Les conflits semblent ne jamais finir dans les zones minières. A Kindia, deux sociétés, Ashapura et Fako Guinea Bauxite, se disputent le contrôle du site minier de Friguiagbé. Ce bras de fer a conduit les autorités locales à ordonner la fermeture temporaire du site.
Face à cette situation tendue, le directeur préfectoral des Mines et de la Géologie de Kindia, Soriba Kouyaté, a été mandaté pour intervenir. Le jeudi 8 mai dernier, il a tenu à s’exprimer à notre rédaction pour clarifier la position de l’administration.

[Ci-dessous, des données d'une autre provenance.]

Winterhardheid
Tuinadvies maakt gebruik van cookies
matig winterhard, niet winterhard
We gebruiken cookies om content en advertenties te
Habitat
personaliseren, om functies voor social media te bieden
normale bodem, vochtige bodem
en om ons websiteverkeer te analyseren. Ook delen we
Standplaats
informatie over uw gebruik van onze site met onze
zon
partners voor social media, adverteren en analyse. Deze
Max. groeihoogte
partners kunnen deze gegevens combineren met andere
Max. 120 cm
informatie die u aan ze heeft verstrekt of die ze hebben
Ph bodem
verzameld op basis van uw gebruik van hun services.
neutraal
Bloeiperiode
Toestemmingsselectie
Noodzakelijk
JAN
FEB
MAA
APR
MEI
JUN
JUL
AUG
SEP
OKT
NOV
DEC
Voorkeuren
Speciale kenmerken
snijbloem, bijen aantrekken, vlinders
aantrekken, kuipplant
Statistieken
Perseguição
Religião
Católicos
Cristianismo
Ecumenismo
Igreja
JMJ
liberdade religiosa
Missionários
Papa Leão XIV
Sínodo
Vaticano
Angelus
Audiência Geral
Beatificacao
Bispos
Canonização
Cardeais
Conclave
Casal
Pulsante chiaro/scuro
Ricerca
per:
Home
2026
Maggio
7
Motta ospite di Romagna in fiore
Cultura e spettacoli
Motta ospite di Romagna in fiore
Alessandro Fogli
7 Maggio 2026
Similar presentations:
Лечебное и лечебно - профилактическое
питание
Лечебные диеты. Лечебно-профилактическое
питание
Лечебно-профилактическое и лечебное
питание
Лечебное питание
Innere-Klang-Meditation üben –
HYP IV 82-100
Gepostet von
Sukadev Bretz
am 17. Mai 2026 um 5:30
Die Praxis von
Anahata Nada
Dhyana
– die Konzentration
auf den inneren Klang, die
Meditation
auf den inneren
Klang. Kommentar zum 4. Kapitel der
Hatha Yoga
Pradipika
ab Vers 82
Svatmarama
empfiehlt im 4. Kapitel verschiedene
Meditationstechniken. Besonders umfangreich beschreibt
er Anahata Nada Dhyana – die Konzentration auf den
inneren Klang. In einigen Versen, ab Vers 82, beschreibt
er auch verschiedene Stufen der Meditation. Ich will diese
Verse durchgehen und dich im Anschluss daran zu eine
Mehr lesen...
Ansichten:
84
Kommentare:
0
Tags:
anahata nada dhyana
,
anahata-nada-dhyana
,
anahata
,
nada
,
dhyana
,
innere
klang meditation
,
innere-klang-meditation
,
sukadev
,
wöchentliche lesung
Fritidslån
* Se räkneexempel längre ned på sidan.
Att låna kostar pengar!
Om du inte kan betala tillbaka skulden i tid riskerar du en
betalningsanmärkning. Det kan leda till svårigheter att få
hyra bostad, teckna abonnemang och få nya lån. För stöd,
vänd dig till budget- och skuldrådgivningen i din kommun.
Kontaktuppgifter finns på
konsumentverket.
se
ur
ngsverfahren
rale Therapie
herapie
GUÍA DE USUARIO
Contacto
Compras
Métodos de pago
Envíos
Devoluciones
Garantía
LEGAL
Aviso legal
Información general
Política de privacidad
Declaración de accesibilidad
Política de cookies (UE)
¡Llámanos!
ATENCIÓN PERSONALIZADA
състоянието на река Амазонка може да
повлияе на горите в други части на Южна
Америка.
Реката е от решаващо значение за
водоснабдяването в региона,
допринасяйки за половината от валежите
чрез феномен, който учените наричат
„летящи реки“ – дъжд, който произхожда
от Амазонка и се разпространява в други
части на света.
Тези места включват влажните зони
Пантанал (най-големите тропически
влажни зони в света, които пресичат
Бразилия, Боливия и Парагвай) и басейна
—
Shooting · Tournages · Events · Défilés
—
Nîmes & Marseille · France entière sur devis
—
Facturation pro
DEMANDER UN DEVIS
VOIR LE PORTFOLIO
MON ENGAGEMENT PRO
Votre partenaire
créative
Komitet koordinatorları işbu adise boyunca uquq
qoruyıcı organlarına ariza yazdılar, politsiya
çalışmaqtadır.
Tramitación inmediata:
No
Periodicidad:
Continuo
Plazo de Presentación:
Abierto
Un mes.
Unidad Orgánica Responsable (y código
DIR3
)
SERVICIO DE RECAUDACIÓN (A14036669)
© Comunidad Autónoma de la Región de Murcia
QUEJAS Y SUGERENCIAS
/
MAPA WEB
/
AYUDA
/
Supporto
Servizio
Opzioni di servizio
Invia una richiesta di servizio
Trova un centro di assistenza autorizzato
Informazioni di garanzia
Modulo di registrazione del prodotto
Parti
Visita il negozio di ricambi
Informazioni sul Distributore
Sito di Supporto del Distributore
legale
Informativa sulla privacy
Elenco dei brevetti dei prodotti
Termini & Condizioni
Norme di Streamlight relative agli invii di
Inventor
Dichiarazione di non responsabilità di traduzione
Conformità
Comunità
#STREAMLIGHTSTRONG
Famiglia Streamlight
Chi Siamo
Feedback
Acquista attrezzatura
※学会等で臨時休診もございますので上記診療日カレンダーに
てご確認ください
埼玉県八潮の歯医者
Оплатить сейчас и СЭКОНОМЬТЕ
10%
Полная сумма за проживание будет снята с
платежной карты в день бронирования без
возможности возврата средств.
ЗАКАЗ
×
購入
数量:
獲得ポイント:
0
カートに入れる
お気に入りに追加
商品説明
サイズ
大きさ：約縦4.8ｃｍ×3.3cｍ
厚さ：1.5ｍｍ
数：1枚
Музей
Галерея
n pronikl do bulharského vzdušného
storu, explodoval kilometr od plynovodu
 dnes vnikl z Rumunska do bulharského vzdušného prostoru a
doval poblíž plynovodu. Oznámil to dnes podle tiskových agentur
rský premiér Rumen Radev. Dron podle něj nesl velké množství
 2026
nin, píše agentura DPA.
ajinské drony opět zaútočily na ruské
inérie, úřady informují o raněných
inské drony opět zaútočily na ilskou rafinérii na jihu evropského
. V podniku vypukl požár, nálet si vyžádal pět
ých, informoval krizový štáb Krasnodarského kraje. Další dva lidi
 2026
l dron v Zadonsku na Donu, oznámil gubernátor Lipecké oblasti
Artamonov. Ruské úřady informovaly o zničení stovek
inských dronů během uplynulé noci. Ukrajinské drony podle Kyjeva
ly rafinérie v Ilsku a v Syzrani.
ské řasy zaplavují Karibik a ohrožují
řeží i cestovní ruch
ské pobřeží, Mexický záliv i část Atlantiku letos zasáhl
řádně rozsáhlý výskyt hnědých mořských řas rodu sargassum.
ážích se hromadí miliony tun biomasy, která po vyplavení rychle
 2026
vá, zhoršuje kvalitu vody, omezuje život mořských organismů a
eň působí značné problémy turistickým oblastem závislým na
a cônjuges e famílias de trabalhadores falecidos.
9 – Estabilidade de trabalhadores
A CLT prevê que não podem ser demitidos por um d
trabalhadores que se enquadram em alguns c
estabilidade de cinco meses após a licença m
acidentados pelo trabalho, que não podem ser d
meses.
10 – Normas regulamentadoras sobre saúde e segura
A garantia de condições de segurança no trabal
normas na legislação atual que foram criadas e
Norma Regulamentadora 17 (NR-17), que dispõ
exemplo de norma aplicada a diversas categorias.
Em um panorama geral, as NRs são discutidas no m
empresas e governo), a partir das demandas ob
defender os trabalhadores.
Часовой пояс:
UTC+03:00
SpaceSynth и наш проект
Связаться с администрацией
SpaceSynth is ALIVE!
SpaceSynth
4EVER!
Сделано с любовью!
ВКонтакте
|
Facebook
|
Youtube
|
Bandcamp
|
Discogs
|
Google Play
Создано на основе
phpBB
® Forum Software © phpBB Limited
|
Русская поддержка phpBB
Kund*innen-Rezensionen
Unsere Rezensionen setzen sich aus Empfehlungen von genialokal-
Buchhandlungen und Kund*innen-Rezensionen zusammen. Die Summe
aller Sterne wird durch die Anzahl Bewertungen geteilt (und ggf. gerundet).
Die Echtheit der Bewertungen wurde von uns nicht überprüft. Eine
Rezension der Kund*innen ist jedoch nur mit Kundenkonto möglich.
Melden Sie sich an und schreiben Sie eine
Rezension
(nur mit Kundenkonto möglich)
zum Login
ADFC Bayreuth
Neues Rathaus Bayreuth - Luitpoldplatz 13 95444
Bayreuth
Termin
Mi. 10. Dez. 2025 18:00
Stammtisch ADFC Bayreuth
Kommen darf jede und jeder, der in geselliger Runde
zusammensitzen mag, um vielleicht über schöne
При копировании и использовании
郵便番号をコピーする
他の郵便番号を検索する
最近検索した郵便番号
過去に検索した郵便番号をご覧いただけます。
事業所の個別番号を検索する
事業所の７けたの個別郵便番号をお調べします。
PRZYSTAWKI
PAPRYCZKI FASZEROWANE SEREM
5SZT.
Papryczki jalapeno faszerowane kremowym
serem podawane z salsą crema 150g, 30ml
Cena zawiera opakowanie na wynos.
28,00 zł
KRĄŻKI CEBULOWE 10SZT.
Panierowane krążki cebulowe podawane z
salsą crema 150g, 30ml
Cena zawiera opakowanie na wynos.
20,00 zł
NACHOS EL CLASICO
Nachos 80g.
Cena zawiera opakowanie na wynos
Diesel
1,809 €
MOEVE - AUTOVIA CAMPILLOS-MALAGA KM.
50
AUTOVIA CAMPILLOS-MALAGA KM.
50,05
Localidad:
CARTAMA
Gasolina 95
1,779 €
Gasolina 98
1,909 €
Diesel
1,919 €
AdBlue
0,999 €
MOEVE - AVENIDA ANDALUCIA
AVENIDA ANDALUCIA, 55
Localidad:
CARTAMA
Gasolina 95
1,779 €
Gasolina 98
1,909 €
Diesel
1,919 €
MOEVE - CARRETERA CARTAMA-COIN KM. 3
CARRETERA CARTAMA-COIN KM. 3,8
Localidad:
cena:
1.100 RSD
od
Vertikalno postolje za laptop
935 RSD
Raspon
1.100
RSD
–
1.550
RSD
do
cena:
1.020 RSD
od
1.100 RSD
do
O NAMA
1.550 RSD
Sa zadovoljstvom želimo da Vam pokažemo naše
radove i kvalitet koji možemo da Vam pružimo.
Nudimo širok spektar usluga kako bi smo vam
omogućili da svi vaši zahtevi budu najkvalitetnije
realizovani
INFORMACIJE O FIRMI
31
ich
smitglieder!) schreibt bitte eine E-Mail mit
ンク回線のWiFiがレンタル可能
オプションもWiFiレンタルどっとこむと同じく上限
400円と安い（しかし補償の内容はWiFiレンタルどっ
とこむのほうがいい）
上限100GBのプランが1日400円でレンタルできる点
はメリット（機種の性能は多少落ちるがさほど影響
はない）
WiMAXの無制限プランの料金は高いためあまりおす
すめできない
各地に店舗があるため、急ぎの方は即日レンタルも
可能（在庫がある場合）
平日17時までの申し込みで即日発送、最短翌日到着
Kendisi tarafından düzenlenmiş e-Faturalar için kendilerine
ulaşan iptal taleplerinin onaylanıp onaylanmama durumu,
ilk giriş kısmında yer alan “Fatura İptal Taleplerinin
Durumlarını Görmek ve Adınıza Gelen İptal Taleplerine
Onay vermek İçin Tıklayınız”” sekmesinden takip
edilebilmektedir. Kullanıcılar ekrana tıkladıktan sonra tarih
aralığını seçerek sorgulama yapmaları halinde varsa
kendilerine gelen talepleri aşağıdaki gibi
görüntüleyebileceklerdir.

« Il y a une décision de justice qui a été rendue dans le cadre de l’arrêt des travaux. Nous l’avons appliquée. Le préfet et l’inspectrice régionale des Mines m’ont confié une mission de contrôle sur le site de Fako Guinea Bauxite, à Friguiagbé. J’étais accompagné de la gendarmerie départementale de Kindia pour faire cesser toutes les activités sur le site, aussi bien du côté de Fako que d’Ashapura. Nous ne soutenons aucun camp. Notre seule mission est de faire respecter la loi et d’attendre la décision finale de la justice et des autorités compétentes, notamment du ministère des Mines et de la Géologie, pour savoir quelle société pourra continuer les opérations. Ce jour-là, des huissiers de justice de Fako étaient présents sur le terrain. Ils sont témoins de l’arrêt des activités. Les Chinois présents sur le site sont partis avec nous. D’autres sont restés pour préparer le déplacement des engins immobilisés. Ils ont pris l’engagement, en présence de la gendarmerie, de quitter les lieux. En attendant, nous avons déployé des agents, appuyés par des représentants communautaires, pour veiller à la sécurisation du site. Nous attendons désormais la décision du ministère. Je le répète : nous ne sommes ni pour Paul ni pour Pierre. Nous attendons la décision finale », a déclaré Soriba Kouyaté.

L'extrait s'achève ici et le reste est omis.